How Autumn Reeser Turned Her Big Break on the O.C. Into a Lifelong Acting Career
The O.C. was four seasons of perfectly-quotable, still painfully relevant dialogue, but the best line of the show goes to Taylor Townsend, the lovably neurotic brown-noser. “We were never going to work anyway. He doesn’t even like cheese.”
In real life, actress Autumn Reeser is just as clever and candid. Since the iconic teen series, she’s starred in countless TV shows, acted in indie movies, and even wrote a book. In her words, here’s how she did it all (and how she came of age on camera).
What were you like as a teen? I went through two phases. In my early teens, I was shy because I was smaller and matured much later than my peers (to give you an idea, I didn’t lose my last baby tooth until I was 17 years old). So I decided to make a big effort to get involved in activities where the kids seemed to be confident and lively. I joined the show choir. I joined the cheerleading squad. I joined French club and chorus. Before the auditions, I would get terribly nervous. Eventually, I learned to persevere and work really hard to improve. By the end of high school I was head cheerleader, a singer, a dancer ,and on the homecoming court, so my confidence and physical skills improved greatly through my willingness to be brave and try again.
As an adult, what do you wish you could tell your teenage self now?
Don’t be afraid to experiment with your look and don’t worry so much about what other people may or may not be thinking about you—chances are high that they’re mainly thinking about themselves. Make space in your busy life to listen to the beat of your own heart and to hear your true desires.
How exactly did you get to where you are now, professionally?

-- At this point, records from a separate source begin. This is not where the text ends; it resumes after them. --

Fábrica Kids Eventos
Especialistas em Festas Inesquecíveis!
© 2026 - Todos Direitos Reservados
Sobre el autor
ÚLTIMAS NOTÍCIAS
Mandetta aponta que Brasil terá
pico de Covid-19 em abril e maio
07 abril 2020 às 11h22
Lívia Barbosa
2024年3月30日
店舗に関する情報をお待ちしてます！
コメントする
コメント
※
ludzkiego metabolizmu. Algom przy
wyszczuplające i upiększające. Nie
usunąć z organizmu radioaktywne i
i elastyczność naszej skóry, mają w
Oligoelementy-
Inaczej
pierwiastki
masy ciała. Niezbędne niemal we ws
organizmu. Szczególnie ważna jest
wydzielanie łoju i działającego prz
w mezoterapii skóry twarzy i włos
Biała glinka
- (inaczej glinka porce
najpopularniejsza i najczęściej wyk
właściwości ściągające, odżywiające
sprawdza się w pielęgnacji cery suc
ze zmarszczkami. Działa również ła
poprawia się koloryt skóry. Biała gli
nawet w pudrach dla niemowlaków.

I wish I had taken better care of my soul in my twenties. It is so very easy (even more so now with social media) to get wrapped up in external accomplishments. Yes, you want to work hard, but in a balanced way. Work hard at your inner growth, too. Create space to reflect, to put your social media away, at least one day a month. If you can add in daily meditation, even better. I cannot stress enough how many metaphorical dead-end roads I would have saved myself from walking down, had I just created a bit more space in my life to listen to my body and my heart.
What work advice do you have for teens or for young people just starting out?

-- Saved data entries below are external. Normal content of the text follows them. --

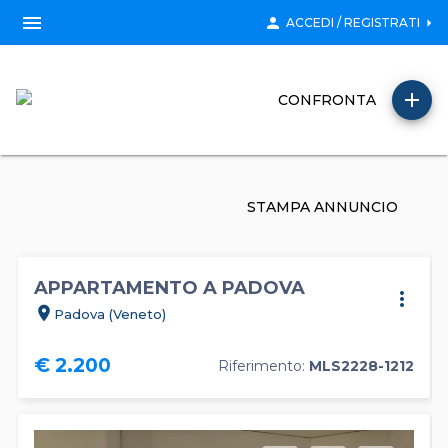
menu
person
arrow_right
ACCEDI / REGISTRATI
add
CONFRONTA
STAMPA ANNUNCIO
APPARTAMENTO A PADOVA
more_vert
location_on
Padova (Veneto)
€ 2.200
Riferimento:
MLS2228-1212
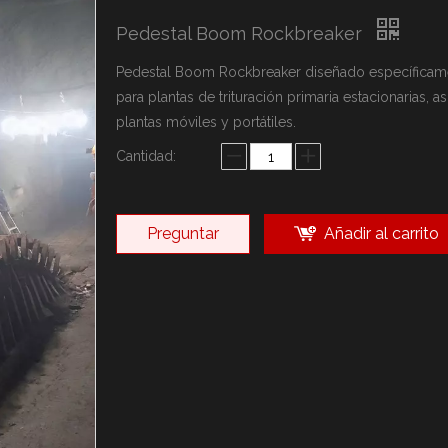
arca YZH
Pedestal Boom Rockbreaker
ca Rammer
sonalizadas
Pedestal Boom Rockbreaker diseñado específicam
para plantas de trituración primaria estacionarias, 
plantas móviles y portátiles.
Cantidad:
Preguntar
Añadir al carrito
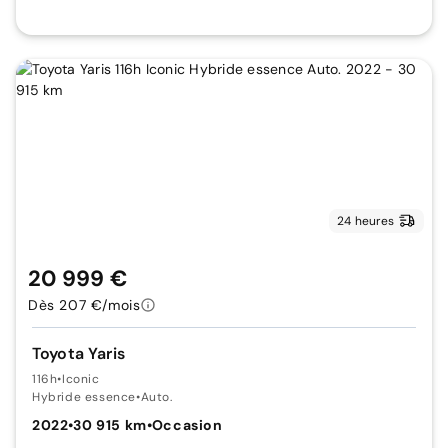
24 heures
20 999 €
Dès 207 €/mois
Toyota Yaris
116h
•
Iconic
Hybride essence
•
Auto.
2022
•
30 915 km
•
Occasion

This is the time to be brave and the time to make mistakes. Take any and every opportunity afforded to you and don’t think too much about where it may lead, because sometimes careers are built out of happy accidents. Listen to your gut, not the endless chatter that our brain gives us about "what ifs." All that stuff is just noise. Your body and your heart know the right path for you; be brave enough to hear their call.

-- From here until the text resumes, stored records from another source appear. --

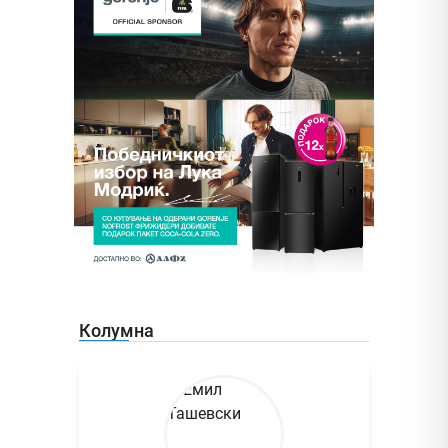
Колумна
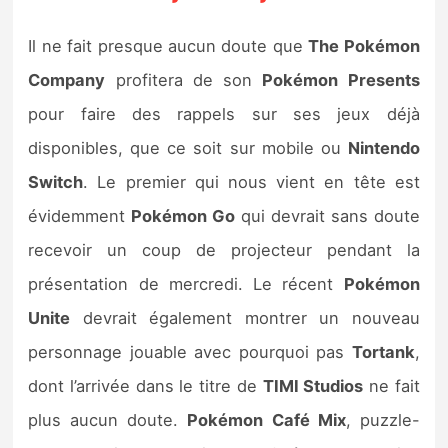
Il ne fait presque aucun doute que
The Pokémon
Company
profitera de son
Pokémon Presents
pour faire des rappels sur ses jeux déjà
disponibles, que ce soit sur mobile ou
Nintendo
Switch
. Le premier qui nous vient en tête est
évidemment
Pokémon Go
qui devrait sans doute
recevoir un coup de projecteur pendant la
présentation de mercredi. Le récent
Pokémon
Unite
devrait également montrer un nouveau
personnage jouable avec pourquoi pas
Tortank
,
dont l’arrivée dans le titre de
TIMI Studios
ne fait
plus aucun doute.
Pokémon Café Mix
, puzzle-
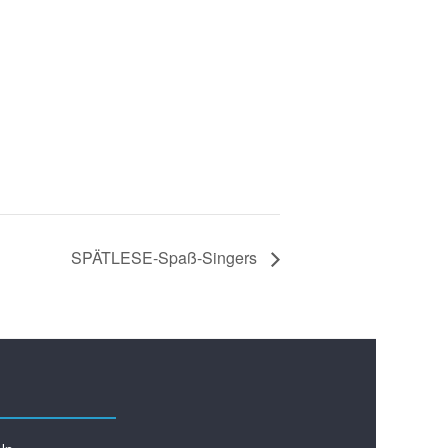
SPÄTLESE-Spaß-Singers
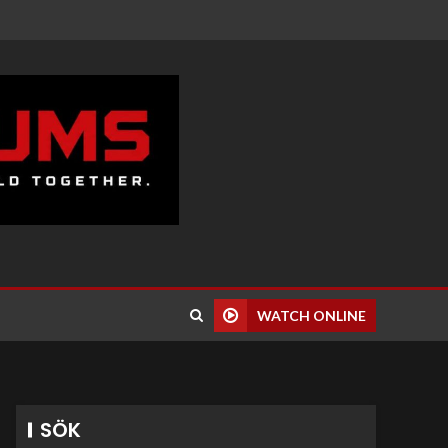
WATCH ONLINE
SÖK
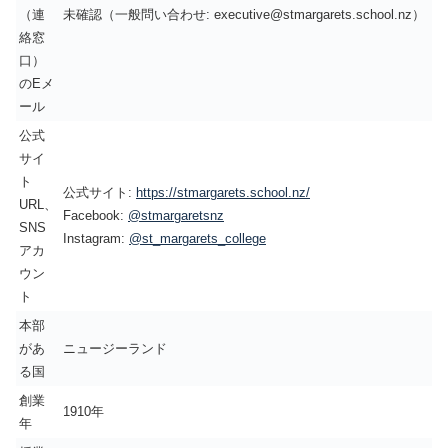
（連
未確認（一般問い合わせ: executive@stmargarets.school.nz）
絡窓
口）
のEメ
ール
公式
サイ
ト
公式サイト:
https://stmargarets.school.nz/
URL、
Facebook:
@stmargaretsnz
SNS
Instagram:
@st_margarets_college
アカ
ウン
ト
本部
があ
ニュージーランド
る国
創業
1910年
年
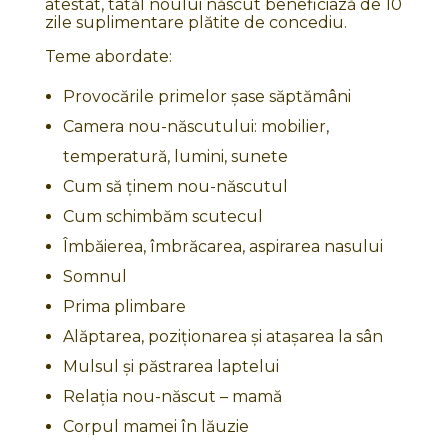
atestat, tatăl noului născut beneficiază de 10
zile suplimentare plătite de concediu.
Teme abordate:
Provocările primelor șase săptămâni
Camera nou-născutului: mobilier,
temperatură, lumini, sunete
Cum să ținem nou-născutul
Cum schimbăm scutecul
Îmbăierea, îmbrăcarea, aspirarea nasului
Somnul
Prima plimbare
Alăptarea, poziționarea și atașarea la sân
Mulsul și păstrarea laptelui
Relația nou-născut – mamă
Corpul mamei în lăuzie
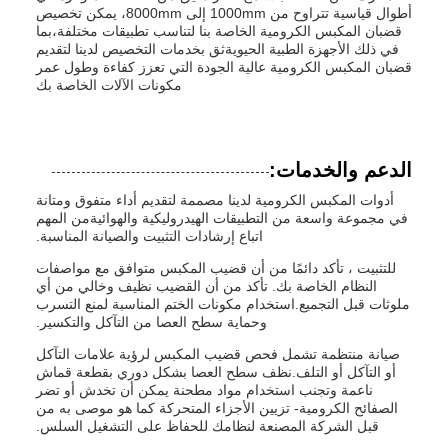
أطوال قياسية تتراوح من 1000mm إلى 8000mm، يمكن تخصيص
قضبان المكبس الكرومية الخاصة بنا لتناسب تطبيقات مختلفة،بما
في ذلك الأجهزة الطبية الحيويةثق بخدمات التخصيص لدينا لتقديم
قضبان المكبس الكرومية عالية الجودة التي تعزز كفاءة وطول عمر
مكونات الآلات الخاصة بك
الدعم والخدمات:
أدوات المكبس الكرومية لدينا مصممة لتقديم أداء متفوق ومتانة
في مجموعة واسعة من التطبيقات الهيدروليكية والهوائيةمن المهم
اتباع إرشادات التثبيت والصيانة المناسبة.
للتثبيت ، تأكد دائمًا من أن قضيب المكبس متوافق مع مواصفات
النظام الخاصة بك. تأكد من أن القضيب نظيف وخالي من أي
ملوثات قبل التجميع.استخدام مكونات الختم المناسبة لمنع التسرب
وحماية سطح العصا من التآكل والتكسير.
صيانة منتظمة تشمل فحص قضيب المكبس لرؤية علامات التآكل
أو التآكل أو التلف.نظف سطح العصا بشكل دوري بقطعة قماش
ناعمة وتجنب استخدام مواد مطحنة يمكن أن تخدش أو تضر
الصفائح الكرومية- تزيين الأجزاء المتحركة كما هو موصى به من
قبل الشركة المصنعة لنظامك للحفاظ على التشغيل السلس.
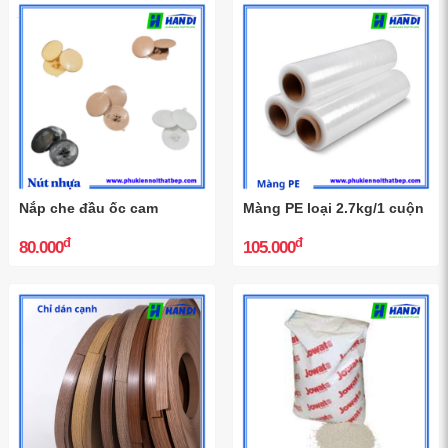
Nắp che đầu ốc cam
Màng PE loại 2.7kg/1 cuộn
đ
đ
80.000
105.000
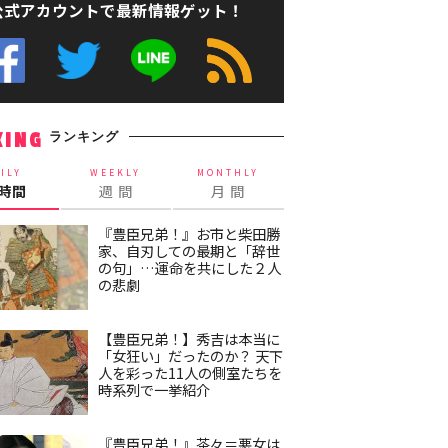
公式アカウントで最新情報ゲット！
ランキング
KING
ILY
WEEKLY
MONTHLY
4時間
週 間
月 間
『豊臣兄弟！』お市と柴田勝
家、自刃しての最期と「辞世
の句」…運命を共にした２人
の悲劇
【豊臣兄弟！】秀吉は本当に
「女狂い」だったのか？ 天下
人を彩った11人の側室たちを
時系列で一挙紹介
『豊臣兄弟！』茶々＝悪女は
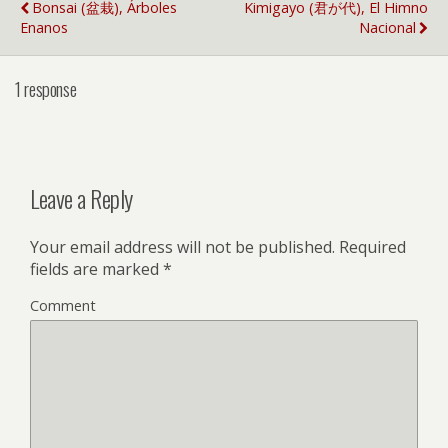
Bonsai (盆栽), Árboles
Kimigayo (君が代), El Himno
Enanos
Nacional
1 response
Leave a Reply
Your email address will not be published.
Required
fields are marked
*
Comment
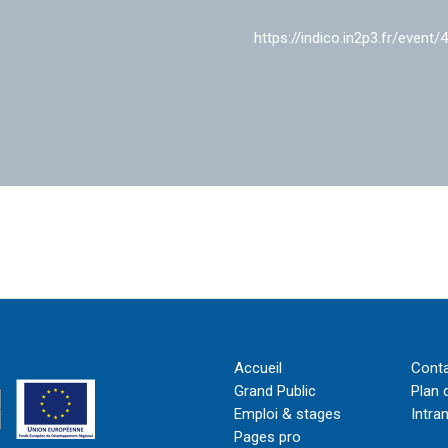
https://indico.in2p3.fr/event/
Accueil
Cont
Grand Public
Plan 
Emploi & stages
Intra
Pages pro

You really came of age on TV. What was that experience like, especially since you were a real-life teen starring as a teen?
Honestly, I was such a little professional, I didn’t feel like a teenager! By the time I was 24, I was living in a four-bedroom house with a career and a long-term boyfriend and a dog. I kept house and cooked every dinner from scratch. In a way, I feel like I’m actually living my "coming-of-age" now. I feel like the artist I was put here to be. I don’t know what’s coming next, and I finally have the freedom to get to know myself and discover who I really am and what contribution I’m meant to give to the world.
What's next for you? What are you excited about right now?
I have two projects I’m writing, and I recently worked with my friends to sell a script to Hallmark that I’ll be producing and starring in next year. Long-term, I would love to direct some projects and return to my theater performance roots, as well as living up to the kind of mother I want to be to my young sons.